In a new column, we prepare for a different kind of summer camp this year.
Welcome to my new column for The American Spectator examining poker and gambling both from the regulatory and recreational angles.
I have been involved in the poker industry for more than a decade as a player and writer, becoming hooked on the game — like so many others — after amateur player Chris Moneymaker won the World Series of Poker in 2003 and online poker grew exponentially. My upcoming book, Vegas or Bust: A Family Man Takes on the Poker Pros, examines how poker changed between 2006 and today after Congress passed the Unlawful Internet Gambling Enforcement Act as I also made my own run at poker glory in 2016 — this time with a family in tow.
Pennsylvania recently became the fourth state to legalize some form of online casino gaming as others consider following suit. But there is also movement afoot at the federal level to take away states’ rights to legalize the games. I’ll keep an eye on those issues in 2018.
But let’s focus today on the fun side of the game with the early disclosure of the 2018 World Series of Poker schedule. Usually released later in January, Caesars Entertainment surprised players and aficionados by announcing the schedule in December. “With today’s announcement, we hope there is enough time to adjust your holiday wish list,” said WSOP tournament director Jack Effel when the schedule was disclosed.
If that holiday wish list included a record number of bracelet events with more recreational and pro-friendly buy-ins and larger chip stacks, then we should dub Effel Santa Claus.
The 49th annual WSOP will run May 29 through July 17 at its usual home of the Rio All-Suite Hotel & Casino just off the Las Vegas Strip.
Recent popular branded events such as the Colossus (lower buy-in and multiple flights to create a massive field), Millionaire Maker (winner is guaranteed $1 million), and Monster Stack (double chip stack) will return, and as the Main Event gets underway earlier than usual — July 2 — Caesars plans to host a number of events concurrently to give players more options after they bust out of the Main or fail to secure their seat.
That is obviously a shrewd move by Caesars to generate more profits, but most players probably appreciate the opportunity for more poker action.

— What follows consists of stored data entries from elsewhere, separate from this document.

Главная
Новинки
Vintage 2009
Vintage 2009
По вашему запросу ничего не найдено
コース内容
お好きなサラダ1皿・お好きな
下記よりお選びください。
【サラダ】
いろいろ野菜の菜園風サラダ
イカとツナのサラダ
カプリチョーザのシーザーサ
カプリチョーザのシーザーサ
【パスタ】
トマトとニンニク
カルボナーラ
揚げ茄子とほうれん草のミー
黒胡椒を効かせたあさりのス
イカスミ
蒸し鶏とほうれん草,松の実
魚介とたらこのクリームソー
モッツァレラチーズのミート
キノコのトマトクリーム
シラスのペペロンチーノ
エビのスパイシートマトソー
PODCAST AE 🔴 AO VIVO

The halls of the Rio convention center tend to become a ghost town in the waning days of the WSOP each summer as the Main Event field dwindles. This move should keep both the cash game and tournament action hopping until the end.

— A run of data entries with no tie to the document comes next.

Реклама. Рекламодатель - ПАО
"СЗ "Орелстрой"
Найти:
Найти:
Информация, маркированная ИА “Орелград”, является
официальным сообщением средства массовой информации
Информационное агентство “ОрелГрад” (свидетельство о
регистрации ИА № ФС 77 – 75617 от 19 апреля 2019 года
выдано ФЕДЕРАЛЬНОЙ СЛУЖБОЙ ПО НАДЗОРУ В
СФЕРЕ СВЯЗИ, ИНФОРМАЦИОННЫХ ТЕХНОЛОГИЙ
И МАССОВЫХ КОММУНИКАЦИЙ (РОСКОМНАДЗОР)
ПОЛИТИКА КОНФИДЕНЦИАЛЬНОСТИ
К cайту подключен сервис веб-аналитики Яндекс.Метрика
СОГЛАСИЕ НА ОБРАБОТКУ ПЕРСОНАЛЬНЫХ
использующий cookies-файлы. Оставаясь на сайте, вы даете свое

The 2018 slate will feature nine new events in all. These include $50,000 and $100,000 buy-in “high roller” No-Limit Hold’em tournaments, more offerings in the growing discipline of Pot-Limit Omaha (a $365 tournament, $565 online-only event and a $1,500 bounty tournament), two $1,000 buy-in “double stack” NLHE events (but with shorter, 30-minute levels) and a $1,500 NLHE tournament dubbed “The Closer,” which will be akin to the Monster Stack, giving players 15,000 chips, but also with those 30-minute levels that will result in faster play.
The $1 million buy-in Big One for One Drop returns in 2018. Of that buy-in, $111,111 from each player goes to the One Drop Foundation, which helps provide clean drinking water to underdeveloped nations. Since Guy Laliberte, founder of Cirque du Soleil, worked with the WSOP to start this event — and one with a lower buy-in during odd-numbered years — in 2012, the one drop tournaments have raised $14 million for the foundation.
You can view the entire schedule here.
Most tournaments require an investment of four figures, but the WSOP still offers plenty of options for players of the more recreational bent. The ol’ steady $1-$3 NLHE cash games will run around the clock, in which most participants buy in for around $200, and the daily deep-stack tournaments, with their buy-ins all under $250 each, will return in 2018. For a small investment, you can win a prize in the five figures. And if you want to try your hand at some of the $1,500 and higher bracelet events without plunking down a large amount of cash, you can play in the single-table satellites. For $175, for example, you can try to best nine other players to win $1,500 in tournament buy-in chips.
Now that Caesars has released its WSOP plans, we await word from the other venues in Vegas that offer concurrent tournament series — The Venetian, Aria, Wynn, Planet Hollywood, Binion’s, Golden Nugget — on how they plan to meld their schedules. As is the case every summer, there will be plenty of poker options for every skill level all across the Las Vegas Strip and Fremont Street.
The WSOP is often referred to as summer camp for poker players. I sometimes dub it Disneyland for poker players. It’s certainly an exciting time because it’s that one time of year where everyone worth their salt in the game descends on a single location to test their mettle. If you just enjoy the game — whether pro or amateur — it’s a blast because of all of the passion surrounding the WSOP, the tournament event that made poker popular and continues to ensure its longevity.